As alarmantes proporções da pandemia da COVID-19, causada pelo novo coronavírus (variante SARS-CoV-2), seguem assustando a sociedade mundial e impõem desafios crescentes aos instrumentos disponíveis nos mais diversos setores sociais para lidar com a crise. Contribuíram para a ampla conscientização acerca da gravidade das circunstâncias os anúncios da Organização Mundial da Saúde (OMS) quanto à Emergência de Saúde Pública de Importância Internacional (ESPII, o mais alto nível de alerta da OMS), em 30 de janeiro de 2020, e quanto à classificação da COVID-19 como pandemia, em 11 de março de 2020, bem como os sucessivos atos normativos, mundo afora, que instituíram restrições das mais diversas ordens.

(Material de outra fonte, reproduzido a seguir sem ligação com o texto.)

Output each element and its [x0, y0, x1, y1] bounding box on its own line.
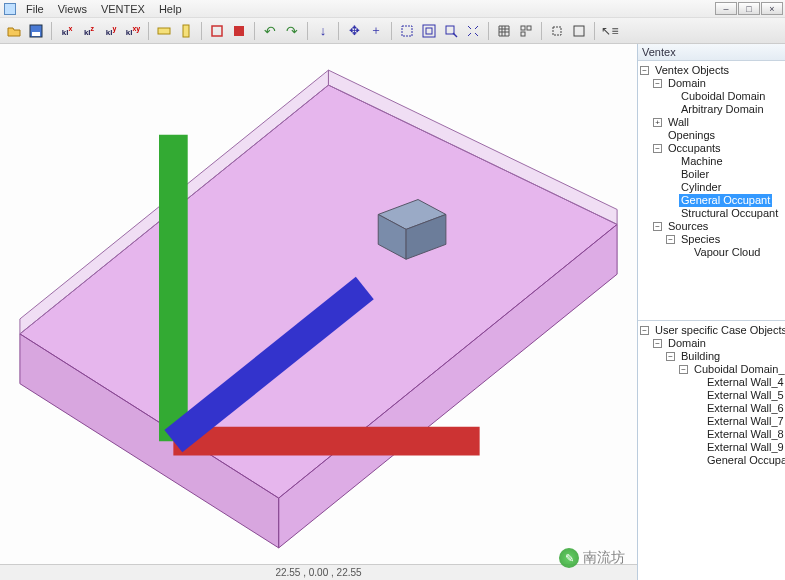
open-icon[interactable] — [4, 21, 24, 41]
tree-general-occupant-1[interactable]: General Occupant_1 — [705, 454, 785, 467]
tree-wall[interactable]: Wall — [666, 116, 691, 129]
menu-ventex[interactable]: VENTEX — [95, 2, 151, 16]
tree-species[interactable]: Species — [679, 233, 722, 246]
tree-domain[interactable]: Domain — [666, 77, 708, 90]
maximize-button[interactable]: □ — [738, 2, 760, 15]
tree-case-domain[interactable]: Domain — [666, 337, 708, 350]
tree-toggle[interactable]: − — [666, 352, 675, 361]
watermark: ✎ 南流坊 — [559, 548, 625, 568]
status-bar: 22.55 , 0.00 , 22.55 — [0, 564, 637, 580]
tree-toggle[interactable]: − — [653, 339, 662, 348]
tree-general-occupant[interactable]: General Occupant — [679, 194, 772, 207]
svg-rect-15 — [574, 26, 584, 36]
fit-icon[interactable] — [569, 21, 589, 41]
menu-help[interactable]: Help — [153, 2, 188, 16]
tree-openings[interactable]: Openings — [666, 129, 717, 142]
tree-toggle[interactable]: − — [640, 66, 649, 75]
watermark-icon: ✎ — [559, 548, 579, 568]
tree-external-wall[interactable]: External Wall_9 — [705, 441, 785, 454]
tree-structural-occupant[interactable]: Structural Occupant — [679, 207, 780, 220]
tree-toggle[interactable]: − — [653, 144, 662, 153]
tree-sources[interactable]: Sources — [666, 220, 710, 233]
svg-rect-4 — [212, 26, 222, 36]
svg-rect-8 — [426, 28, 432, 34]
tree-cylinder[interactable]: Cylinder — [679, 181, 723, 194]
svg-rect-9 — [446, 26, 454, 34]
axis-kly-button[interactable]: kly — [101, 21, 121, 41]
plus-icon[interactable]: ＋ — [366, 21, 386, 41]
zoom-extents-icon[interactable] — [463, 21, 483, 41]
tree-toggle[interactable]: − — [653, 79, 662, 88]
axis-klxy-button[interactable]: klxy — [123, 21, 143, 41]
tree-case-root[interactable]: User specific Case Objects — [653, 324, 785, 337]
svg-rect-14 — [553, 27, 561, 35]
toolbar: klx klz kly klxy ↶ ↷ ↓ ✥ ＋ ↖≡ — [0, 18, 785, 44]
axis-gizmo — [8, 44, 637, 556]
zoom-window-icon[interactable] — [441, 21, 461, 41]
tree-vapour-cloud[interactable]: Vapour Cloud — [692, 246, 762, 259]
workspace: Ventex − Ventex Objects − Domain Cuboida… — [0, 44, 785, 580]
save-icon[interactable] — [26, 21, 46, 41]
side-panel: Ventex − Ventex Objects − Domain Cuboida… — [637, 44, 785, 580]
menu-views[interactable]: Views — [52, 2, 93, 16]
tree-case-objects[interactable]: − User specific Case Objects − Domain − … — [638, 321, 785, 580]
tree-toggle[interactable]: − — [679, 365, 688, 374]
tree-building[interactable]: Building — [679, 350, 722, 363]
window-controls: – □ × — [715, 2, 785, 15]
svg-line-26 — [173, 288, 364, 441]
svg-rect-6 — [402, 26, 412, 36]
tree-machine[interactable]: Machine — [679, 155, 725, 168]
crop-icon[interactable] — [547, 21, 567, 41]
tree-root[interactable]: Ventex Objects — [653, 64, 731, 77]
tree-arbitrary-domain[interactable]: Arbitrary Domain — [679, 103, 766, 116]
close-button[interactable]: × — [761, 2, 783, 15]
svg-rect-7 — [423, 25, 435, 37]
ruler-v-icon[interactable] — [176, 21, 196, 41]
app-icon — [4, 3, 16, 15]
grid-icon[interactable] — [494, 21, 514, 41]
svg-rect-11 — [521, 26, 525, 30]
grid-series-icon[interactable] — [516, 21, 536, 41]
minimize-button[interactable]: – — [715, 2, 737, 15]
undo-icon[interactable]: ↶ — [260, 21, 280, 41]
select-window-icon[interactable] — [419, 21, 439, 41]
panel-title: Ventex — [638, 44, 785, 61]
tree-cuboidal-domain-3[interactable]: Cuboidal Domain_3 — [692, 363, 785, 376]
watermark-text: 南流坊 — [583, 549, 625, 567]
svg-rect-1 — [32, 32, 40, 36]
tree-occupants[interactable]: Occupants — [666, 142, 723, 155]
redo-icon[interactable]: ↷ — [282, 21, 302, 41]
select-rect-icon[interactable] — [397, 21, 417, 41]
rect-outline-icon[interactable] — [207, 21, 227, 41]
tree-external-wall[interactable]: External Wall_8 — [705, 428, 785, 441]
svg-rect-2 — [158, 28, 170, 34]
axis-klx-button[interactable]: klx — [57, 21, 77, 41]
tree-ventex-objects[interactable]: − Ventex Objects − Domain Cuboidal Domai… — [638, 61, 785, 321]
tree-toggle[interactable]: − — [640, 326, 649, 335]
tree-boiler[interactable]: Boiler — [679, 168, 711, 181]
svg-rect-12 — [527, 26, 531, 30]
tree-toggle[interactable]: − — [666, 235, 675, 244]
svg-rect-3 — [183, 25, 189, 37]
measure-icon[interactable]: ↖≡ — [600, 21, 620, 41]
down-arrow-icon[interactable]: ↓ — [313, 21, 333, 41]
svg-rect-5 — [234, 26, 244, 36]
ruler-h-icon[interactable] — [154, 21, 174, 41]
svg-line-10 — [453, 33, 457, 37]
viewport-3d[interactable] — [0, 44, 637, 580]
move-icon[interactable]: ✥ — [344, 21, 364, 41]
tree-toggle[interactable]: − — [653, 222, 662, 231]
axis-klz-button[interactable]: klz — [79, 21, 99, 41]
tree-cuboidal-domain[interactable]: Cuboidal Domain — [679, 90, 767, 103]
rect-fill-icon[interactable] — [229, 21, 249, 41]
svg-rect-13 — [521, 32, 525, 36]
tree-toggle[interactable]: + — [653, 118, 662, 127]
menu-file[interactable]: File — [20, 2, 50, 16]
tree-external-wall[interactable]: External Wall_6 — [705, 402, 785, 415]
menubar: File Views VENTEX Help – □ × — [0, 0, 785, 18]
tree-external-wall[interactable]: External Wall_7 — [705, 415, 785, 428]
tree-external-wall[interactable]: External Wall_5 — [705, 389, 785, 402]
tree-external-wall[interactable]: External Wall_4 — [705, 376, 785, 389]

Em boa hora, o saber científico volta a ser valorizado, enquanto as atenções de todo o mundo se voltam aos esforços da comunidade acadêmica, nos mais diversos campos do conhecimento humano, em prol do desenvolvimento de instrumentos para administrar os impactos da pandemia. Esse imprescindível empenho não se limita às ciências da natureza, estendendo-se, sem dúvida, também às humanidades. Particularmente na esfera jurídica, entram em pauta discussões prementes, que convidam o intérprete a revisitar os fundamentos dos mais tradicionais setores. Em matéria contratual, por exemplo, debatem-se temas da ordem do dia, como a repressão à elevação abusiva de preços por produtos essenciais cuja procura disparou diante da crise atual,[1] os dilemas que ameaçam a atividade empresarial de lojistas (em particular, os locatários de pontos comerciais em shopping centers),[2] bem como a busca pela manutenção do equilíbrio atuarial dos seguros de saúde em cotejo com a cobertura de novos exames e novos tratamentos em benefício dos segurados.[3]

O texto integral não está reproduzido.